= WHAT TO PRODUCE =
The copy you return must match the listing word for word and carry no pictures.

*** INFORMATION SUPPLIED Section Begins ***

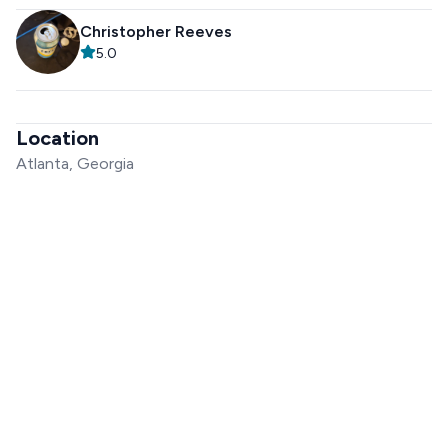
Christopher Reeves
5.0
Location
Atlanta, Georgia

*** INFORMATION SUPPLIED Section Ends ***

= SOLUTION TO THIS PROBLEM =
Christopher Reeves
5.0
Location
Atlanta, Georgia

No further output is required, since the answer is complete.